2023 has had the most major labor strikes the country has seen in decades, with likely more to come. Unions leaders are itching to do it.
Walkouts have happened at UPS, at the Detroit Big three automakers (Ford, GM and Stellantis, successor to Chrysler), at Kaiser Permanente and at American Airlines. Hollywood actors and writers have struck too (the latter dispute has been resolved), and among service workers in Las Vegas. The Wall Street Journal reports that seven million work days have been lost this year due to employees walking out.
The unions are doing it because the labor market remains exceptionally tight, with unemployment currently at 3.7%, near its all-time low. Employers in some cases are struggling to hire and are afraid to lose the workers they have. That gives unions an edge in contract negotiations. Many have decided they’re going to use it.
What’s more, UPS’s recent capitulation to the International Brotherhood of Teamsters’ demands has sent a signal to union leaders that strikes are a winning strategy. Workers have the upper hand, so the thinking goes. Time to hit management hard. That’s not good news for the rest of us who’ll be hit with more disruptions of services and higher prices due to ballooning labor costs.
It’s a sharp reversal from last year when the Biden administration stepped in to force a contract on railroad workers who had threatened to strike. The administration was afraid then that a strike could cause another supply chain crisis as the national economy was still struggling to recover from the COVID-19 pandemic.
Unions, traditionally Democratic Party allies, weren’t happy with that intervention. The White House has been at pains ever since to say it is on the unions’ side. President Joe Biden even briefly joined the UAW picket line.
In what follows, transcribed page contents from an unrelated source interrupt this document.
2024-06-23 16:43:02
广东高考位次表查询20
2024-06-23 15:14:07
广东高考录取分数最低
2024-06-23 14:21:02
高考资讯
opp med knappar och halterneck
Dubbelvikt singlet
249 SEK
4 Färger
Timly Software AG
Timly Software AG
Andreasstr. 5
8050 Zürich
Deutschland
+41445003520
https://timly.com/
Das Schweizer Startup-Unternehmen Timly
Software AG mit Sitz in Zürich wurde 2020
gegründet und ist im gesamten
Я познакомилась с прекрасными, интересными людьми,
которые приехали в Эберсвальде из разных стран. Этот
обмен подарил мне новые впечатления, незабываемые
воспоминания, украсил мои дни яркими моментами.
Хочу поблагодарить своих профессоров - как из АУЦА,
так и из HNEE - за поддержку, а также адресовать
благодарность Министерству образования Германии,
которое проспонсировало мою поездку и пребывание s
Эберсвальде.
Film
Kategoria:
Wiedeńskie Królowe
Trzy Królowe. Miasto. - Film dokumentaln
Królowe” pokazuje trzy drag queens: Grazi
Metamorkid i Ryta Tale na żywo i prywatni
That is bad news for management. The administration is the one major player with both the clout to keep unions from going too far and a rationale for using that clout: to keep them from hurting the broader economy through rapidly rising labor costs.
However, the administration is in a rocky position. Biden’s age and growing infirmity are increasing the muttering that the party needs a younger candidate. Biden therefore needs to keep allies happy and not cross them.
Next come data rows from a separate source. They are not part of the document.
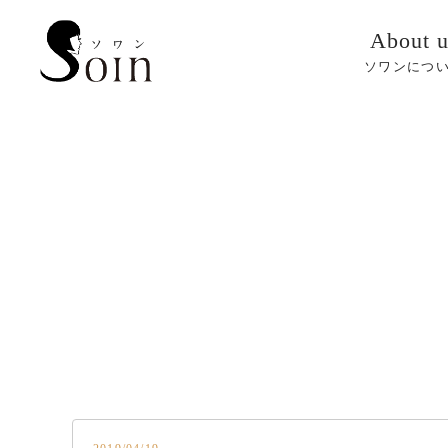
About u
ソワンにつ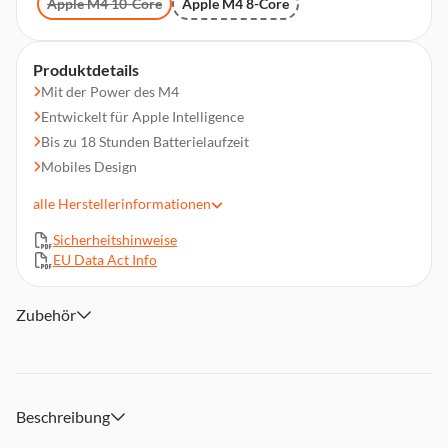
Apple M4 10-Core
Apple M4 8-Core
Produktdetails
Mit der Power des M4
Entwickelt für Apple Intelligence
Bis zu 18 Stunden Batterielaufzeit
Mobiles Design
Ein brillantes Display
alle
Herstellerinformationen
Superschnelle Apps mit macOS
Sicherheitshinweise
Du liebst dein iPhone? Du wirst den Mac lieben
EU Data Act Info
Besser aussehen. Besser klingen
Verbinde alles
Zubehör
Beschreibung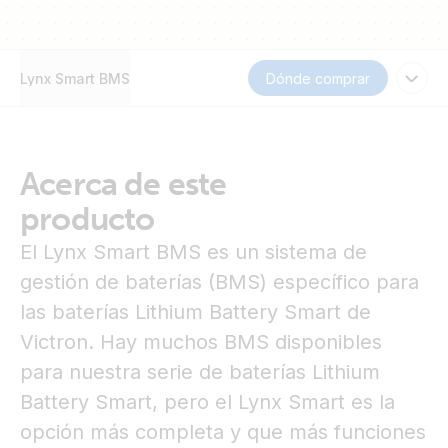
Lynx Smart BMS
Dónde comprar
Acerca de este
producto
El Lynx Smart BMS es un sistema de
gestión de baterías (BMS) específico para
las baterías Lithium Battery Smart de
Victron. Hay muchos BMS disponibles
para nuestra serie de baterías Lithium
Battery Smart, pero el Lynx Smart es la
opción más completa y que más funciones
That could hurt Biden in the longer run if the unions get too rowdy and tie the economy in knots, but the administration isn’t thinking that long term. It is focused on the here and now. Biden went to picket with the UAW members because he needed the photo op. Never mind that the union’s main demand is that the automakers shield them from the consequences of switching over the EV vehicles, which will require less labor.
It’s a switch that Biden was instrumental in pushing the automakers to adopt. If the administration were in a stronger position, it would not be giving the UAW slack to potentially undermine that transition.
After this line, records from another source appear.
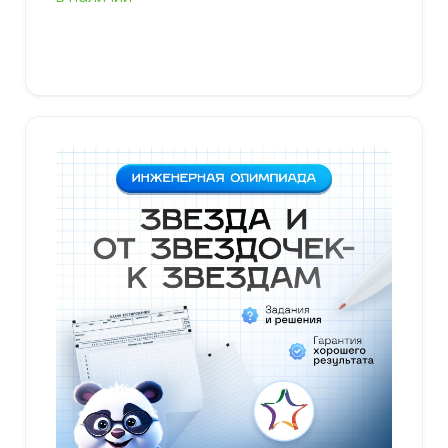
Выберите параметры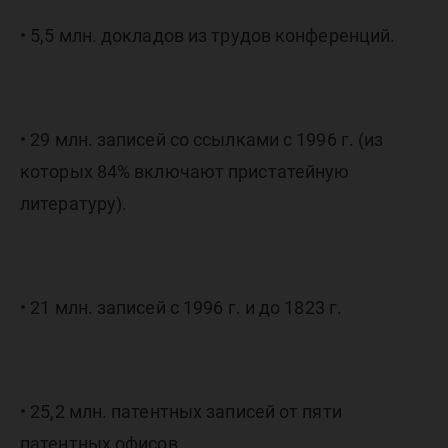
• 5,5 млн. докладов из трудов конференций.
• 29 млн. записей со ссылками с 1996 г. (из
которых 84% включают пристатейную
литературу).
• 21 млн. записей с 1996 г. и до 1823 г.
• 25,2 млн. патентных записей от пяти
патентных офисов.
Other union leaders are assuredly watching and taking notes. They know the current tight labor market cannot last indefinitely and the current administration won’t always be so pliable.
Also, labor leaders themselves romanticize the idea of strikes. They’re the historic moments that are talked about years later, the ones that show that so-and-so was a crusader for the cause. If they don’t start picketing now, they might miss their big moment.